Por Urda Alice Klueger*

Sempre soube, desde pequena, que as coisas tinham coração, tinham sentimentos, tinham vida, sofriam e eram felizes tanto quanto os seres vivos. Na minha infância, por exemplo, se acontecesse de eu dar uma topada numa pedra, por mais que o meu pé estivesse doendo, eu ficava a imaginar o quanto a pedra se machucara também, e pedia perdão a ela, e assim por diante. Árvores, plantas, por exemplo, eram coisas vivas, e então deveriam sentir e sofrer ainda mais que as outras coisas, e então eu evitava de arrancar qualquer folhinha, qualquer galhinho, e quando me consentia tirar pedacinhos de folhas dos pés de tangerina, para ficar a cheirá-los, a esmagá-los na mão e friccioná-los no corpo por causa do seu perfume que para mim é inigualável, ficava muito apiedada do que sentira o pé de tangerina, e conversava com ele, explicava-lhe dos meus sentimentos e do meu amor por seu cheiro, e lhe pedia desculpas.
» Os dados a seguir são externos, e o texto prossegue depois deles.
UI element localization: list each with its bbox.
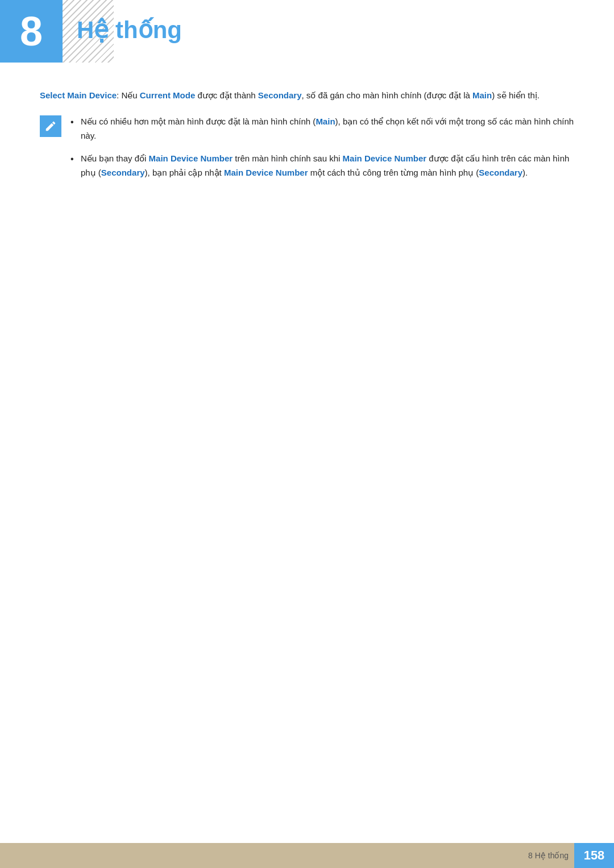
bullet2-secondary-label2: Secondary: [479, 168, 522, 177]
secondary-label: Secondary: [258, 90, 302, 100]
intro-paragraph: Select Main Device: Nếu Current Mode đượ…: [40, 88, 574, 103]
bullet2-text6: ).: [522, 168, 528, 177]
footer-page-number: 158: [574, 843, 614, 868]
main-content: Select Main Device: Nếu Current Mode đượ…: [40, 88, 574, 188]
bullet2-text4: ), bạn phải cập nhật: [145, 168, 224, 177]
note-section: Nếu có nhiều hơn một màn hình được đặt l…: [40, 114, 574, 188]
bullet2-text2: trên màn hình chính sau khi: [233, 153, 342, 163]
bullet-item-1: Nếu có nhiều hơn một màn hình được đặt l…: [70, 114, 574, 143]
bullet-item-2: Nếu bạn thay đổi Main Device Number trên…: [70, 151, 574, 180]
bullet2-secondary-label: Secondary: [101, 168, 145, 177]
chapter-number: 8: [20, 11, 43, 52]
bullet-list: Nếu có nhiều hơn một màn hình được đặt l…: [70, 114, 574, 188]
bullet2-main-device-number-label1: Main Device Number: [149, 153, 233, 163]
bullet2-main-device-number-label3: Main Device Number: [224, 168, 308, 177]
footer: 8 Hệ thống 158: [0, 843, 614, 868]
bullet1-text1: Nếu có nhiều hơn một màn hình được đặt l…: [81, 117, 316, 126]
chapter-title: Hệ thống: [77, 16, 182, 44]
chapter-number-box: 8: [0, 0, 63, 63]
select-main-device-label: Select Main Device: [40, 90, 117, 100]
intro-text3: , số đã gán cho màn hình chính (được đặt…: [302, 90, 473, 100]
note-icon: [40, 115, 61, 137]
current-mode-label: Current Mode: [140, 90, 196, 100]
main-label: Main: [472, 90, 492, 100]
bullet2-main-device-number-label2: Main Device Number: [343, 153, 427, 163]
bullet2-text5: một cách thủ công trên từng màn hình phụ…: [308, 168, 479, 177]
footer-label: 8 Hệ thống: [528, 851, 569, 860]
intro-text1: : Nếu: [117, 90, 140, 100]
intro-text4: ) sẽ hiển thị.: [492, 90, 540, 100]
bullet2-text1: Nếu bạn thay đổi: [81, 153, 149, 163]
bullet1-main-label: Main: [316, 117, 335, 126]
pencil-icon: [44, 120, 57, 132]
intro-text2: được đặt thành: [195, 90, 258, 100]
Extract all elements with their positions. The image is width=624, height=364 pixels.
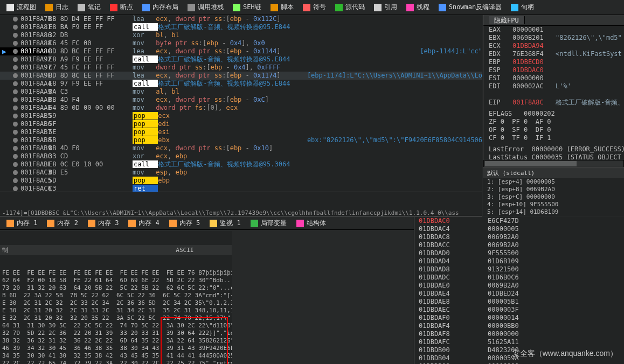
breakpoint-dot[interactable] bbox=[13, 81, 18, 86]
stack-row[interactable]: 01DBDACC0069B2A0 bbox=[414, 241, 624, 249]
cpu-line[interactable]: 001F8A7B8B 8D D4 EE FF FFlea ecx, dword … bbox=[0, 15, 482, 23]
breakpoint-dot[interactable] bbox=[13, 114, 18, 118]
toolbar-符号[interactable]: 符号 bbox=[299, 2, 330, 13]
register-line[interactable]: EIP001F8A8C格式工厂破解版-音频、 bbox=[483, 99, 624, 107]
stack-row[interactable]: 01DBDAC80069B2A0 bbox=[414, 233, 624, 241]
register-line[interactable]: EDI000002ACL'%' bbox=[483, 82, 624, 90]
bottom-tab[interactable]: 内存 3 bbox=[84, 218, 123, 229]
bottom-tab[interactable]: 局部变量 bbox=[246, 218, 291, 229]
toolbar-脚本[interactable]: 脚本 bbox=[266, 2, 298, 13]
cpu-line[interactable]: 001F8AB85Bpop ebx ebx:"8262126\",\"md5\"… bbox=[0, 136, 482, 144]
stack-row[interactable]: 01DBDAEC0000003F bbox=[414, 306, 624, 314]
breakpoint-dot[interactable] bbox=[13, 97, 18, 102]
toolbar-引用[interactable]: 引用 bbox=[370, 2, 401, 13]
toolbar-日志[interactable]: 日志 bbox=[41, 2, 73, 13]
cpu-line[interactable]: 001F8A88C6 45 FC 00mov byte ptr ss:[ebp … bbox=[0, 39, 482, 47]
stack-row[interactable]: 01DBDAE8000005B1 bbox=[414, 298, 624, 306]
breakpoint-dot[interactable] bbox=[13, 138, 18, 143]
cpu-line[interactable]: 001F8AA4E8 97 F9 EE FFcall 格式工厂破解版-音频、视频… bbox=[0, 80, 482, 88]
hex-row[interactable]: 46 39 34 32 30 45 36 46 38 35 38 30 34 4… bbox=[0, 345, 232, 352]
toolbar-线程[interactable]: 线程 bbox=[402, 2, 434, 13]
bottom-tab[interactable]: 内存 1 bbox=[2, 218, 41, 229]
cpu-line[interactable]: 001F8AC55Dpop ebp bbox=[0, 177, 482, 185]
toolbar-笔记[interactable]: 笔记 bbox=[73, 2, 105, 13]
breakpoint-dot[interactable] bbox=[13, 73, 18, 78]
cpu-line[interactable]: 001F8AAE64 89 0D 00 00 00mov dword ptr f… bbox=[0, 104, 482, 112]
toolbar-流程图[interactable]: 流程图 bbox=[2, 2, 40, 13]
cpu-line[interactable]: ▶001F8A8C8D 8D BC EE FF FFlea ecx, dword… bbox=[0, 47, 482, 55]
cpu-line[interactable]: 001F8ABEE8 0C E0 10 00call 格式工厂破解版-音频、视频… bbox=[0, 160, 482, 169]
breakpoint-dot[interactable] bbox=[13, 57, 18, 62]
hex-row[interactable]: 73 20 31 32 20 63 64 20 5B 22 5C 22 5B 2… bbox=[0, 284, 232, 292]
breakpoint-dot[interactable] bbox=[13, 170, 18, 175]
cpu-line[interactable]: 001F8A92E8 A9 F9 EE FFcall 格式工厂破解版-音频、视频… bbox=[0, 55, 482, 64]
breakpoint-dot[interactable] bbox=[13, 33, 18, 38]
register-line[interactable]: ESP01DBDAC0 bbox=[483, 66, 624, 74]
breakpoint-dot[interactable] bbox=[13, 154, 18, 159]
breakpoint-dot[interactable] bbox=[13, 146, 18, 151]
hex-row[interactable]: 38 32 36 32 31 32 36 22 2C 22 6D 64 35 2… bbox=[0, 337, 232, 345]
stack-row[interactable]: 01DBDADC01D6B0C6 bbox=[414, 274, 624, 282]
breakpoint-dot[interactable] bbox=[13, 17, 18, 22]
cpu-line[interactable]: 001F8ABC33 CDxor ecx, ebp bbox=[0, 152, 482, 160]
breakpoint-dot[interactable] bbox=[13, 49, 18, 54]
stack-row[interactable]: 01DBDAD09F555500 bbox=[414, 249, 624, 257]
stack-row[interactable]: 01DBDAC400000005 bbox=[414, 225, 624, 233]
cpu-line[interactable]: 001F8A97C7 45 FC FF FF FFmov dword ptr s… bbox=[0, 64, 482, 72]
cpu-line[interactable]: 001F8AC6C3ret bbox=[0, 185, 482, 192]
cpu-line[interactable]: 001F8AB98B 4D F0mov ecx, dword ptr ss:[e… bbox=[0, 144, 482, 152]
cpu-line[interactable]: 001F8AB559pop ecx bbox=[0, 112, 482, 120]
breakpoint-dot[interactable] bbox=[13, 89, 18, 94]
stack-row[interactable]: 01DBDAD891321500 bbox=[414, 265, 624, 274]
register-line[interactable] bbox=[483, 90, 624, 99]
toolbar-句柄[interactable]: 句柄 bbox=[507, 2, 538, 13]
regs-tab[interactable]: 隐藏FPU bbox=[483, 15, 624, 26]
breakpoint-dot[interactable] bbox=[13, 162, 18, 167]
hex-row[interactable]: 22 2C 22 72 65 74 72 79 22 3A 22 30 22 2… bbox=[0, 360, 232, 364]
breakpoint-dot[interactable] bbox=[13, 122, 18, 127]
toolbar-调用堆栈[interactable]: 调用堆栈 bbox=[183, 2, 228, 13]
breakpoint-dot[interactable] bbox=[13, 130, 18, 135]
stack-row[interactable]: 01DBDAF800000000 bbox=[414, 330, 624, 338]
register-line[interactable]: ESI00000000 bbox=[483, 74, 624, 82]
stack-row[interactable]: 01DBDAC0E6CF427D bbox=[414, 217, 624, 225]
stack-row[interactable]: 01DBDAE401DBED24 bbox=[414, 290, 624, 298]
toolbar-SEH链[interactable]: SEH链 bbox=[228, 2, 266, 13]
cpu-line[interactable]: 001F8AAB8B 4D F4mov ecx, dword ptr ss:[e… bbox=[0, 96, 482, 104]
cpu-line[interactable]: 001F8AB75Epop esi bbox=[0, 128, 482, 136]
stack-panel[interactable]: 01DBDAC0E6CF427D01DBDAC40000000501DBDAC8… bbox=[414, 217, 624, 364]
hex-row[interactable]: FE EE FE EE FE EE FE EE FE EE FE EE FE E… bbox=[0, 269, 232, 277]
hide-fpu-tab[interactable]: 隐藏FPU bbox=[489, 16, 525, 24]
breakpoint-dot[interactable] bbox=[13, 178, 18, 183]
hex-row[interactable]: E 30 2C 31 20 32 2C 31 33 2C 31 34 2C 31… bbox=[0, 307, 232, 314]
call-convention[interactable]: 默认 (stdcall) bbox=[483, 168, 624, 178]
bottom-tab[interactable]: 内存 4 bbox=[124, 218, 163, 229]
toolbar-Snowman反编译器[interactable]: Snowman反编译器 bbox=[434, 2, 507, 13]
bottom-tab[interactable]: 监视 1 bbox=[205, 218, 245, 229]
hex-row[interactable]: B 6D 22 3A 22 5B 7B 5C 22 62 6C 5C 22 36… bbox=[0, 292, 232, 299]
stack-row[interactable]: 01DBDAF000000014 bbox=[414, 314, 624, 322]
bottom-tab[interactable]: 内存 2 bbox=[43, 218, 82, 229]
toolbar-断点[interactable]: 断点 bbox=[106, 2, 137, 13]
stack-row[interactable]: 01DBDAE00069B2A0 bbox=[414, 282, 624, 290]
breakpoint-dot[interactable] bbox=[13, 65, 18, 70]
breakpoint-dot[interactable] bbox=[13, 186, 18, 191]
stack-row[interactable]: 01DBDAF400000BB0 bbox=[414, 322, 624, 330]
cpu-line[interactable]: 001F8A8632 DBxor bl, bl bbox=[0, 31, 482, 39]
stack-row[interactable]: 01DBDAD401D6B109 bbox=[414, 257, 624, 265]
cpu-line[interactable]: 001F8AB65Fpop edi bbox=[0, 120, 482, 128]
toolbar-内存布局[interactable]: 内存布局 bbox=[138, 2, 183, 13]
hex-row[interactable]: E 32 2C 31 20 32 32 20 35 22 3A 5C 22 5C… bbox=[0, 314, 232, 322]
stack-row[interactable]: 01DBDAFC51625A11 bbox=[414, 338, 624, 346]
bottom-tab[interactable]: 内存 5 bbox=[165, 218, 204, 229]
register-line[interactable]: EBP01DBECD0 bbox=[483, 58, 624, 66]
cpu-line[interactable]: 001F8A9E8D 8D 8C EE FF FFlea ecx, dword … bbox=[0, 72, 482, 80]
breakpoint-dot[interactable] bbox=[13, 25, 18, 30]
cpu-line[interactable]: 001F8AC38B E5mov esp, ebp bbox=[0, 169, 482, 177]
register-line[interactable]: EDX76E368F4<ntdll.KiFastSyste bbox=[483, 50, 624, 58]
toolbar-源代码[interactable]: 源代码 bbox=[331, 2, 369, 13]
hex-row[interactable]: 32 7D 5D 22 2C 36 22 20 31 39 33 20 33 3… bbox=[0, 330, 232, 337]
breakpoint-dot[interactable] bbox=[13, 106, 18, 110]
register-line[interactable]: ECX01DBDA94 bbox=[483, 42, 624, 50]
hex-dump[interactable]: 制 ASCII FE EE FE EE FE EE FE EE FE EE FE… bbox=[0, 231, 232, 364]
Tive que crescer mais um pouco, porém, para entender que não eram só as coisas como pedras, formigas e pés de tangerina que tinham alma e sentimentos: um dia viajei pela primeira vez para a encantada cidade de Salvador, que conhecia quase que profundamente através de um escritor que dedicara sua vida a ela, um baiano chamado Jorge Amado, mas que jamais imaginara que fosse uma cidade com alma. E ela estava lá, a alma de Salvador, batendo fortemente dentro de um coração que se situava bem sob a estátua de Castro Alves, na praça do mesmo nome, sobranceira ao Mar de Iemanjá! Foi uma surpreendente surpresa descobrir aquela coisa, e eu não queria mais sair daquela praça, tentando auscultar as poderosas batidas que vinham de sob ela, entendendo perfeitamente, então, que também as cidades possuem coração e sentimentos!

Descobri o coração de Salvador em 1988; descobri o coração de Abya-Ayalla cinco anos depois, quando me aventurei por países nunca dantes navegados por mim, e fui bater em Sacsayuhaman.

Alguém há de me perguntar o que poderá ser Abya-Ayalla, e então explico: é o nome que muita gente quer que tenha este continente aonde vivemos. Alguém pode até rir, achando que é bobagem, mas esse é um assunto que tem sido seriamente debatido em Fóruns Internacionais, por sérias pessoas que pensam muito seriamente sobre tal possibilidade, e eu já tenho visto uma porção de gente chamando de Abya-Ayalla a este continente que faz uns 500 anos foi batizado de América, por causa de um navegador estrangeiro chamado Américo Vespúcio. Além de saber que era um navegador, e estrangeiro, o que você sabe sobre Américo Vespúcio? Aposto que nada – o que pode representar o nome de América tirado de um navegador que não teve a mínima importância para nós? Pois é, e o nome está aí, durando quase 500 anos.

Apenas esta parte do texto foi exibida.